Среди множества неприятных привычек Кости Лесового – его потрясающий слух. Он слышит любые разговоры, которые ведутся в его присутствии. Как правило, те, что его совершенно не касаются. Слышит, запоминает и делает неожиданные, но иногда совершенно точные выводы.
– Это, по всей видимости, собачий приют? Туда твоего потерявшегося дога отвезли?
– Приют «Каштанка», у Андриановской церкви, – кивнула Майя. – Верно. Оттуда и звонили.

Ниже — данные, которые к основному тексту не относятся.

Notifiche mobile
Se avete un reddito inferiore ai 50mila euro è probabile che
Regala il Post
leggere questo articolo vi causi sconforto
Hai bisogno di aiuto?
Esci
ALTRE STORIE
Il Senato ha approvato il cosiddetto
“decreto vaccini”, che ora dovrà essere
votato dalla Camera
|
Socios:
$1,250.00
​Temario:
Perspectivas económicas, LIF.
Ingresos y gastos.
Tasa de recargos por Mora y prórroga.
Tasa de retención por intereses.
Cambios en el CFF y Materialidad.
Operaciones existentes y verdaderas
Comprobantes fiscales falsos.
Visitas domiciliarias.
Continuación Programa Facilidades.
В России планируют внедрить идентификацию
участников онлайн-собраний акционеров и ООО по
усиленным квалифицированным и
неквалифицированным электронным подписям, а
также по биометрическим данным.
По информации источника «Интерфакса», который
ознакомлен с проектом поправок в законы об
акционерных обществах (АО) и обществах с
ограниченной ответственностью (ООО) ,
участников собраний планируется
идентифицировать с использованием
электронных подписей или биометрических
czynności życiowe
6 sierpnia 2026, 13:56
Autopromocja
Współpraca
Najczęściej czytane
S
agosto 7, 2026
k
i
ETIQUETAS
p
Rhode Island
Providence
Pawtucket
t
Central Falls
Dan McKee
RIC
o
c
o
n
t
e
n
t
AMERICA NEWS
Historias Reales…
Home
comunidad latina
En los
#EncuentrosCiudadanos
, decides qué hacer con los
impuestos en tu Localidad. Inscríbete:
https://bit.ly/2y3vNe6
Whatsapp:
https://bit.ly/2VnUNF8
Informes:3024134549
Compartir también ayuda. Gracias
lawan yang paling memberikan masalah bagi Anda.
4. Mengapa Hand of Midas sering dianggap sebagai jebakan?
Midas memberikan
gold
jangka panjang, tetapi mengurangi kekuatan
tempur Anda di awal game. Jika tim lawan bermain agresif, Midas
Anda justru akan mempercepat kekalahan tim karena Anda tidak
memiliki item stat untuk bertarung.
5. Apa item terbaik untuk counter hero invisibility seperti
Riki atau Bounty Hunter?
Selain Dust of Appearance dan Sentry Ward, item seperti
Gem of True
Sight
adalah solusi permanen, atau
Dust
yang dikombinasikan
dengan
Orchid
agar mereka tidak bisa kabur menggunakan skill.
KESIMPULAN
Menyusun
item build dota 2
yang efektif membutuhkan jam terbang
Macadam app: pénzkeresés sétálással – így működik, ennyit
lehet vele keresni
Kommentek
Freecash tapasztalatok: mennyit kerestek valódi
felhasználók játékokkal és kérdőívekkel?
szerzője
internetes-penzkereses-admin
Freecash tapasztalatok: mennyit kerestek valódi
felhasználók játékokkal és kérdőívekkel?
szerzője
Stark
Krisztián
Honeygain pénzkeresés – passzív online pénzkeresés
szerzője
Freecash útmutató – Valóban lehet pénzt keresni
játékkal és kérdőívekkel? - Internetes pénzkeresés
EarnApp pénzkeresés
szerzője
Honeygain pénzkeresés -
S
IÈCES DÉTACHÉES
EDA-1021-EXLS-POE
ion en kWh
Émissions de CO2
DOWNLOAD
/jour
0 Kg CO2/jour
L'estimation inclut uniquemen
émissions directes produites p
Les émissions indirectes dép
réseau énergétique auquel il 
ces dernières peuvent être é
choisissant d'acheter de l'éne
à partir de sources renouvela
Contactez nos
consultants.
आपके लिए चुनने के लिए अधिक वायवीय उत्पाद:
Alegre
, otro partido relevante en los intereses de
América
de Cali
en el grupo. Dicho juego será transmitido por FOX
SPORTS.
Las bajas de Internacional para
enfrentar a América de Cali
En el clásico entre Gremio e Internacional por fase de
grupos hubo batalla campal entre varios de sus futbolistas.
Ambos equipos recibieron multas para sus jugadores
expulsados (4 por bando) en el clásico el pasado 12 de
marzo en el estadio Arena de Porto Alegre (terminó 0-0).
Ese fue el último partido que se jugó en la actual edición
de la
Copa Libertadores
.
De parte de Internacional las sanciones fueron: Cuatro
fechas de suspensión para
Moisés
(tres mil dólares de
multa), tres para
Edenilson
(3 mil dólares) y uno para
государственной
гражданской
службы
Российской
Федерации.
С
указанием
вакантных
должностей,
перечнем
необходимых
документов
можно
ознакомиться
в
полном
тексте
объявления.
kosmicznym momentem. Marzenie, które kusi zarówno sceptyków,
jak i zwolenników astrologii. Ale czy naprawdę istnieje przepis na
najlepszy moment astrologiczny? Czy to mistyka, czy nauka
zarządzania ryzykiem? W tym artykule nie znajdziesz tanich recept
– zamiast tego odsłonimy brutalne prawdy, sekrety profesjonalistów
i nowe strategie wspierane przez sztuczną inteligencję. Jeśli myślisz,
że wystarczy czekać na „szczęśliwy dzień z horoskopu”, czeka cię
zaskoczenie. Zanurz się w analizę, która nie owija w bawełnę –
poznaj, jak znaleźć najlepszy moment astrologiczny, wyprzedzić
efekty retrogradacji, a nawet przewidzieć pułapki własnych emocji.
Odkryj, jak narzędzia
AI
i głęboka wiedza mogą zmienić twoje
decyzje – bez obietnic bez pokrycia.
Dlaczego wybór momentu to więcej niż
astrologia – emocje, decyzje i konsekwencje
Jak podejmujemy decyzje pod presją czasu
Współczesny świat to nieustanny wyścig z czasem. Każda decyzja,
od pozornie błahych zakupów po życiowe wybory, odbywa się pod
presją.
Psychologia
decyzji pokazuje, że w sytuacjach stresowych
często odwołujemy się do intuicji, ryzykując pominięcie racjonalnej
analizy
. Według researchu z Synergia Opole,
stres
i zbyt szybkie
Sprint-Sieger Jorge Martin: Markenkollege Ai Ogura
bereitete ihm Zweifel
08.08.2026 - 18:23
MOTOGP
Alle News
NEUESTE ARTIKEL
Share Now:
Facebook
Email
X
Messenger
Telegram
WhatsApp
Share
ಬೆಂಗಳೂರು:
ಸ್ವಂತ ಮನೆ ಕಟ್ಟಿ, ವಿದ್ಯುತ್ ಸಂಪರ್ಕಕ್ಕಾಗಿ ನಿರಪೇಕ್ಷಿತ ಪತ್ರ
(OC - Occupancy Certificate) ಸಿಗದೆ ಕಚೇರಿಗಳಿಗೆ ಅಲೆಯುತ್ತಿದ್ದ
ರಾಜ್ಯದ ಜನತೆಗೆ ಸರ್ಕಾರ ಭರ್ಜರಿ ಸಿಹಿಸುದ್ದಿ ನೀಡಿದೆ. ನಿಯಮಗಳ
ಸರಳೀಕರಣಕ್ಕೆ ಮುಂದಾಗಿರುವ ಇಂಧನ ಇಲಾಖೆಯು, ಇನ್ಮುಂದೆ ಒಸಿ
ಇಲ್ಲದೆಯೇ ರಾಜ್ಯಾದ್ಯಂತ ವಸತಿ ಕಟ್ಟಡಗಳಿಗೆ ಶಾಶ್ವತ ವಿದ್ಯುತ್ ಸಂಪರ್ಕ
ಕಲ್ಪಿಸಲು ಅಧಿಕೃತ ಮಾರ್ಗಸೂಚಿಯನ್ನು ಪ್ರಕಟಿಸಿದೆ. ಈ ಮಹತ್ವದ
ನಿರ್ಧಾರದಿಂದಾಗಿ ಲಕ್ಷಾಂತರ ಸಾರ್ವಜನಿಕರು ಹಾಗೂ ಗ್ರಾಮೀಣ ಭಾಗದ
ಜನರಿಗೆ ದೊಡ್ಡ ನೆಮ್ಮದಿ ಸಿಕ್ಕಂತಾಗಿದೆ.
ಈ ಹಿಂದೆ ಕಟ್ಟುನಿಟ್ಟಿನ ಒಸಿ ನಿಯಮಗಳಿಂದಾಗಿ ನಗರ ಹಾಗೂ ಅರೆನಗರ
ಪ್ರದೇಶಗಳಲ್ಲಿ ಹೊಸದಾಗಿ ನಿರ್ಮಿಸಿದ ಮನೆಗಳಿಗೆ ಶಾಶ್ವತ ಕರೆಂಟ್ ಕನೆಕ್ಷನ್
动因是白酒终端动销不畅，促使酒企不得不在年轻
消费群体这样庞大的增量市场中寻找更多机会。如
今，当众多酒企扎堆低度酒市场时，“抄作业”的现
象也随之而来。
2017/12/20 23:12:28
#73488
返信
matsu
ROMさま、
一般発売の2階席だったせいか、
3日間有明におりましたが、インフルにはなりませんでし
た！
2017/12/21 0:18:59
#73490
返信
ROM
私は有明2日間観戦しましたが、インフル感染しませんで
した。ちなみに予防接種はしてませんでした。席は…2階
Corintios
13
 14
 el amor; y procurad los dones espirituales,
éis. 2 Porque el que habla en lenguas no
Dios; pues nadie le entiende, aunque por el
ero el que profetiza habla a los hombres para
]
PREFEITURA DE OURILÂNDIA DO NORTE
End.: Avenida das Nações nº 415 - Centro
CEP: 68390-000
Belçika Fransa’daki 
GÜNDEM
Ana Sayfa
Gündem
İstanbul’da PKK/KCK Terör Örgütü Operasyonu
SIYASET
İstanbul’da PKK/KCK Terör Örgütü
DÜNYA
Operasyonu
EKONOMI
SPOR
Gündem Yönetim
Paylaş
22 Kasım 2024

Личная жизнь ДМИТРИЯ ЛАВРОВА
– Осень, осень, листопад,
На сосне висит комбат…
– задумчиво сказал Дима Лавров, выглянув в больничное окно на втором этаже. Медсестра средних лет усмехнулась, продолжая заполнять лист назначений. Шестикурсник попался симпатичный. Иначе она не позволила бы ему занимать телефон в ординаторской столько времени.
Телефонный номер приюта для бездомных собак «Каштанка» нашёлся в толстенном справочнике «Весь Петербург» с жёлтыми страницами. С первого же звонка там трубку сняли, но ничего не ответили. Дима Лавров ждать не очень любит – он нажал на рычаг телефонного аппарата и перезвонил. Перезвонил ещё раз. Впустую – теперь в трубке слышались только длинные гудки.
Обе автобусные остановки видно из окна. Майя пока не подъехала. А студенты группы, где учится Лавров, уже все повтискивались в автобусы до метро. Последним, как и полагается, подошёл Лесовой – Костя всегда последний, он не ходит вместе со всеми. Ему ведь необходимо запихать в рюкзак авторучку, тетрадку и мятый медицинский халат. Вообще-то врачебный халат принято называть белым, но только не у Кости Лесового, которому принципиально важно если и выполнять требования, то лишь формально. Халат у него всегда не то чтобы грязный, но настолько мятый, что и врачебным его никак не назовёшь.
А кстати, где его рюкзак? – с привычным раздражением подумал Лавров, глядя на остановку. Нету за плечами у Кости рюкзака. Этот гений ещё и рюкзак забыл, сейчас это поймёт и возвращаться станет. Или не поймёт, преспокойно сядет в автобус и укатит, без рюкзака и халата в одной только вязаной кофте на пуговицах. Мозг, не связанный с телом…
В том, что Костя Лесовой умный, сомневались в разное время многие, только не Дима Лавров. Лесовой из тех гениальных сыщиков, кому помощь не нужна. Кто умеет умножать в уме многозначные числа и при этом забывает на занятиях рюкзаки.
И вдруг Лаврову стало немного жаль, что Лесовой уедет сейчас к метро. Что нельзя догнать его и предложить: «А поехали с нами, на окраину?».
Ещё месяц назад это не вызвало бы вопросов. Поездка в приют «Каштанка» оказалась бы спланирована ими заранее, ещё днём во время занятий. И звонил бы по телефону, уж конечно, сам Костя. И уж точно дозвонился бы по телефону сразу.
– Ещё разок, и всё, – улыбнулся Дима медсестре.
– Телефонные звонки,
Как на речке поплавки.
Медсестра покачала головой и улыбнулась уже суше. Студент, конечно, симпатичный, но не изменять же мужу она с ним собралась, да и пора уже разносить лекарства по палатам. А оставлять ординаторскую незапертой не полагается. Медсестра поднялась из-за стола, оправила халат на талии. Заглянула в зеркальце, повешенное на шкафчик, но макияж подправлять не стала. Было б для кого.